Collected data
# # # # #
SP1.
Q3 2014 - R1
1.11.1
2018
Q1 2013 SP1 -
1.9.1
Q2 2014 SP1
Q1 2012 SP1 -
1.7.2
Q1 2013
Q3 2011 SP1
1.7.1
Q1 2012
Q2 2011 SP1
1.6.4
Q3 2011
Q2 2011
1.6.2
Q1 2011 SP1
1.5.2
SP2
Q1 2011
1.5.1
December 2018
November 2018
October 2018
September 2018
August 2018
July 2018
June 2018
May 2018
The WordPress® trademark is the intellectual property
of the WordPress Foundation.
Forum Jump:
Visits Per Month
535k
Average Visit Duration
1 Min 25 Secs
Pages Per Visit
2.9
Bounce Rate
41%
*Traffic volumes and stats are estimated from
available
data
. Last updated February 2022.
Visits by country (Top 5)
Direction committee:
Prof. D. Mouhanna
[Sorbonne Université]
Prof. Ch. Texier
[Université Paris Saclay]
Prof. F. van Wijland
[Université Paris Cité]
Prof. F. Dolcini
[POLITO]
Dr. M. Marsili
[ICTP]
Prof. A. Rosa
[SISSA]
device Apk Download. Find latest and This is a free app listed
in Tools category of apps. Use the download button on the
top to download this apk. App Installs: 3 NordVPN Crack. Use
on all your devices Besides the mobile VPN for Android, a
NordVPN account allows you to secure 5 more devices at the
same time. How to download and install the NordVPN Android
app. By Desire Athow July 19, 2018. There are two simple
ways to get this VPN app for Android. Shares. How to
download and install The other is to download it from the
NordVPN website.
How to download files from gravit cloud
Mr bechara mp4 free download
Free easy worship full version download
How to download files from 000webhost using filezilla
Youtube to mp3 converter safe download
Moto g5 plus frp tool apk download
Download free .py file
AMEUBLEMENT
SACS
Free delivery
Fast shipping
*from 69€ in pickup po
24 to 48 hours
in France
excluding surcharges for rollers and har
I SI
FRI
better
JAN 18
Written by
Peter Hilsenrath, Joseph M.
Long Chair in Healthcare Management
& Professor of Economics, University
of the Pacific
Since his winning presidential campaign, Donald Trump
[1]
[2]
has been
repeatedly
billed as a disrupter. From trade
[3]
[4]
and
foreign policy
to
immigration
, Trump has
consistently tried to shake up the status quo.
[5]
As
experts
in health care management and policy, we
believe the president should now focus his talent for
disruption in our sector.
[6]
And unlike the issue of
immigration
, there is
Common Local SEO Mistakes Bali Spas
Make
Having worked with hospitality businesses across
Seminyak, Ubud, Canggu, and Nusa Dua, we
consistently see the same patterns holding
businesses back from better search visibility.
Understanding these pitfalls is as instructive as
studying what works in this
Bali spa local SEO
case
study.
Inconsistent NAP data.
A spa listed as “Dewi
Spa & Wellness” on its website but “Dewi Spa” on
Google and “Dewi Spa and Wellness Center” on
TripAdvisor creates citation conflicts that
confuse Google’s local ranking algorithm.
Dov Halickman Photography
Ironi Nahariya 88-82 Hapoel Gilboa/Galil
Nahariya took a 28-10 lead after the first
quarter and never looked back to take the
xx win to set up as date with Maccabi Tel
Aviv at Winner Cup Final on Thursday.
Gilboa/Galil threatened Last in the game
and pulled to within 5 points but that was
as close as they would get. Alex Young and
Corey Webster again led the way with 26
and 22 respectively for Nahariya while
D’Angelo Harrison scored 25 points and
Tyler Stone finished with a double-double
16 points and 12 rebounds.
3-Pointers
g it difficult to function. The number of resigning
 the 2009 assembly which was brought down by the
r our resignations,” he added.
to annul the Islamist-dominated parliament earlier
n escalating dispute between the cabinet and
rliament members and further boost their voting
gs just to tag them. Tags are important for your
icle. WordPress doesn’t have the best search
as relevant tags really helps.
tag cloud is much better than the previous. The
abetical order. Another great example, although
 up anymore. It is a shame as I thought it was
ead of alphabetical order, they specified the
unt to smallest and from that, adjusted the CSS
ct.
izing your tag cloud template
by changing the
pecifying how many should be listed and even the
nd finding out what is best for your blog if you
# # # # #
> **DIRECTIONS**:
Take the stretch of lines above from the one containing "Q1 2012 SP1" through the one containing "on all your" and repeat it exactly, adding no other line.

> **FINISHED TASK**:
Q1 2012 SP1 -
1.7.2
Q1 2013
Q3 2011 SP1
1.7.1
Q1 2012
Q2 2011 SP1
1.6.4
Q3 2011
Q2 2011
1.6.2
Q1 2011 SP1
1.5.2
SP2
Q1 2011
1.5.1
December 2018
November 2018
October 2018
September 2018
August 2018
July 2018
June 2018
May 2018
The WordPress® trademark is the intellectual property
of the WordPress Foundation.
Forum Jump:
Visits Per Month
535k
Average Visit Duration
1 Min 25 Secs
Pages Per Visit
2.9
Bounce Rate
41%
*Traffic volumes and stats are estimated from
available
data
. Last updated February 2022.
Visits by country (Top 5)
Direction committee:
Prof. D. Mouhanna
[Sorbonne Université]
Prof. Ch. Texier
[Université Paris Saclay]
Prof. F. van Wijland
[Université Paris Cité]
Prof. F. Dolcini
[POLITO]
Dr. M. Marsili
[ICTP]
Prof. A. Rosa
[SISSA]
device Apk Download. Find latest and This is a free app listed
in Tools category of apps. Use the download button on the
top to download this apk. App Installs: 3 NordVPN Crack. Use
on all your devices Besides the mobile VPN for Android, a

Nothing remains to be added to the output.